Task statement:
Reproduce the lines below from the one that contains "Verlagsbereich hat die" through the end, inclusive, and add nothing.
** Opening Provided information block **
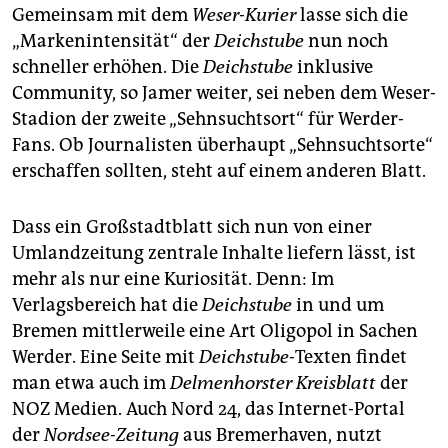
Gemeinsam mit dem
Weser-Kurier
lasse sich die
„Markenintensität“ der
Deichstube
nun noch
schneller erhöhen. Die
Deichstube
inklusive
Community, so Jamer weiter, sei neben dem Weser-
Stadion der zweite „Sehnsuchtsort“ für Werder-
Fans. Ob Journalisten überhaupt „Sehnsuchtsorte“
erschaffen sollten, steht auf einem anderen Blatt.
Dass ein Großstadtblatt sich nun von einer
Umlandzeitung zentrale Inhalte liefern lässt, ist
mehr als nur eine Kuriosität. Denn: Im
Verlagsbereich hat die
Deichstube
in und um
Bremen mittlerweile eine Art Oligopol in Sachen
Werder. Eine Seite mit
Deichstube-
Texten findet
man etwa auch im
Delmenhorster Kreisblatt
der
NOZ Medien. Auch Nord 24, das Internet-Portal
der
Nordsee-Zeitung
aus Bremerhaven, nutzt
** Closing Provided information block **
Result:
Verlagsbereich hat die
Deichstube
in und um
Bremen mittlerweile eine Art Oligopol in Sachen
Werder. Eine Seite mit
Deichstube-
Texten findet
man etwa auch im
Delmenhorster Kreisblatt
der
NOZ Medien. Auch Nord 24, das Internet-Portal
der
Nordsee-Zeitung
aus Bremerhaven, nutzt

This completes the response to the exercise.